This charming, Grade II-listed home is in the delightful hamlet of Maidens Green, four miles from Ascot and just over five miles from Windsor town centre. Originally a property of the important Foliejon estate, the cottage dates to at least 1606 and some parts may well be older: the roof timbers of the oldest part of the house indicate a hall house, open to the first floor, with a large fireplace at one end perhaps dating from 1400–50.

Property for Sale

(Image credit: Strutt & Parker)

The house came into its own with the arrival of Lady Houstoun-Boswall, who was widowed in the First World War and lived at Foliejon Cottage from 1935 until her death in 1970. She built on two small wings to the house, which, in her day, came with four acres of garden and a gardener’s cottage.

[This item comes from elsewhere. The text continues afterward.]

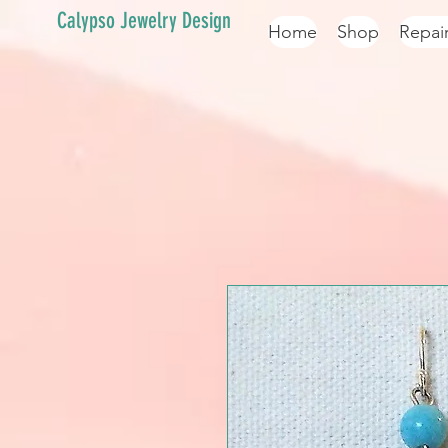
Calypso Jewelry Design
Home
Shop
Repai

Her cottage served as an open house for a cultured group of friends, among them Coward, who was a frequent visitor, and Novello. It is said that Ivor Novello’s We’ll gather lilacs in the spring again was composed here.

Today, Foliejon Cottage stands in three-quarters of an acre of delightful gardens with ample parking, and it offers 3,305sq ft of well-organised living space on two floors.

There’s a fine reception hall, three reception rooms, a kitchen/breakfast room, six/seven bedrooms and three bath/shower rooms.

Follejon Cottage is for sale via Strutt & Parker — see more details.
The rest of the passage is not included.